En una sociedad obsesionada con la rapidez, los resultados y la gratificación instantánea, esta historia me recuerda que lo más valioso de los vínculos no siempre es visible al inicio. Queremos que los afectos sean claros, las respuestas inmediatas y las recompensas palpables. Pero lo humano (y lo animal, al final somos parte de la misma vida) se teje de procesos lentos, de confianzas que nacen en silencio. Como escribí alguna vez en mi propio blog, la vida no es un espectáculo para los demás: es un proceso íntimo donde a veces las respuestas llegan tarde, pero llegan con una fuerza transformadora.

Quizás por eso me conmueve tanto la decisión de Laia de quedarse. De no juzgar a Nina por no ser “el gato de Instagram”, sino de aceptar que el vínculo tendría otro ritmo, otra forma. Es lo mismo que pasa en las relaciones humanas cuando dejamos de comparar a las personas con lo que deberían ser y las acompañamos en lo que realmente son. ¿No es acaso lo mismo en nuestras familias, en nuestras amistades, incluso en nuestros espacios de trabajo? Muchas veces exigimos amor, productividad o cercanía en tiempos que no son los del otro. Y terminamos generando más distancia que encuentro.

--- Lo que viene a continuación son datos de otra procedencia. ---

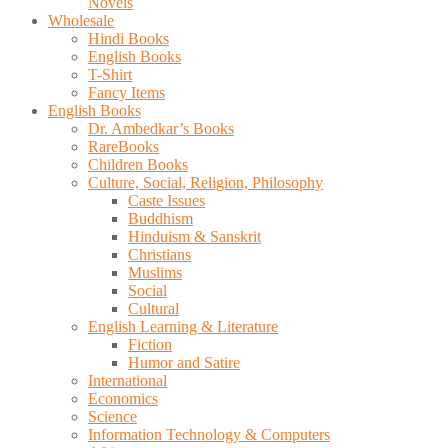
Novels
Wholesale
Hindi Books
English Books
T-Shirt
Fancy Items
English Books
Dr. Ambedkar’s Books
RareBooks
Children Books
Culture, Social, Religion, Philosophy
Caste Issues
Buddhism
Hinduism & Sanskrit
Christians
Muslims
Social
Cultural
English Learning & Literature
Fiction
Humor and Satire
International
Economics
Science
Information Technology & Computers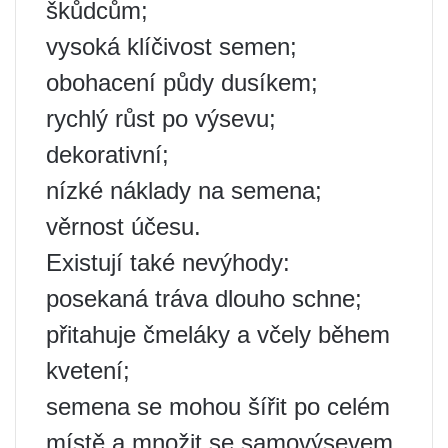
škůdcům;
vysoká klíčivost semen;
obohacení půdy dusíkem;
rychlý růst po výsevu;
dekorativní;
nízké náklady na semena;
věrnost účesu.
Existují také nevýhody:
posekaná tráva dlouho schne;
přitahuje čmeláky a včely během
kvetení;
semena se mohou šířit po celém
místě a množit se samovýsevem.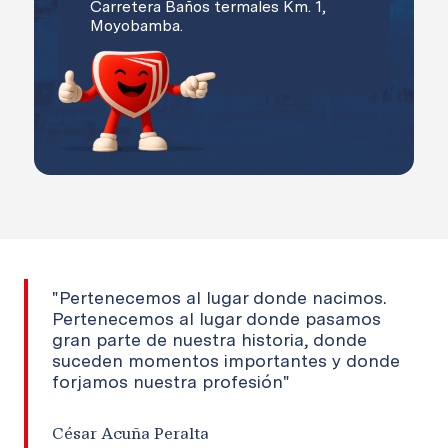
Carretera Baños termales Km. 1,
Moyobamba.
"Pertenecemos al lugar donde nacimos.
Pertenecemos al lugar donde pasamos
gran parte de nuestra historia, donde
suceden momentos importantes y donde
forjamos nuestra profesión"
César Acuña Peralta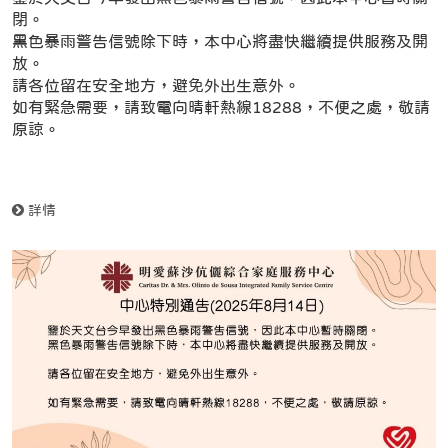
閉。
黑色暴雨警告信號除下時，本中心將盡快繼續提供服務及開
放。
請各位留在安全地方，避免外出生意外。
如有緊急需要，請致電向晴軒熱線18288，不便之處，敬請
原諒。
詳情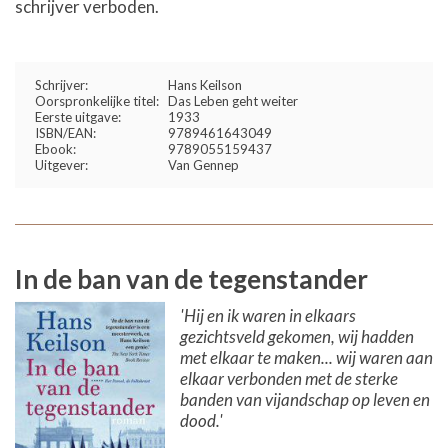
schrijver verboden.
Schrijver:
Hans Keilson
Oorspronkelijke titel:
Das Leben geht weiter
Eerste uitgave:
1933
ISBN/EAN:
9789461643049
Ebook:
9789055159437
Uitgever:
Van Gennep
In de ban van de tegenstander
'Hij en ik waren in elkaars
gezichtsveld gekomen, wij hadden
met elkaar te maken... wij waren aan
elkaar verbonden met de sterke
banden van vijandschap op leven en
dood.'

Recuerdo que en Mensajes Sabatinos encontré una frase que me marcó: “El amor no siempre es ruidoso; a veces es simplemente la capacidad de permanecer en silencio sin huir”. Ese pensamiento me llevó a reflexionar sobre cuántas veces me he sentido como Nina: encerrado en mis propias sombras, con miedo a salir. Y cuántas veces alguien se quedó ahí, sin presionarme, hasta que me sentí listo para volver a confiar.

Adoptar un gato que no te quiere ver no es una contradicción: es un recordatorio de que no todo amor se construye de inmediato. Que a veces lo más grande se gesta en lo pequeño, en la paciencia de sentarse al lado de un armario a leer en voz baja, esperando a que el otro sienta que puede acercarse. En ese acto, hay más amor del que creemos: es un amor sin condiciones, que no pide ser visto para existir.

Laia entendió que acompañar no era forzar, sino abrir espacio. Y yo creo que eso mismo necesitamos en nuestra vida social: abrir espacios de confianza para quienes han aprendido a esconderse. No todos los vínculos son instantáneos, pero todos tienen la posibilidad de florecer si existe respeto.

En un mundo que corre demasiado, tal vez lo más revolucionario sea aprender a esperar. A no rendirse. A no dar por fracasado lo que simplemente aún no está listo para mostrarse. Porque, como en el caso de Nina, un día cualquiera, sin avisar, la vida nos sorprende y nos muestra que sí valía la pena quedarse.

Al final, ¿para qué adoptar un gato que no te quiere ver?
Tal vez para recordarte que el amor no siempre llega cuando tú quieres, sino cuando el otro puede.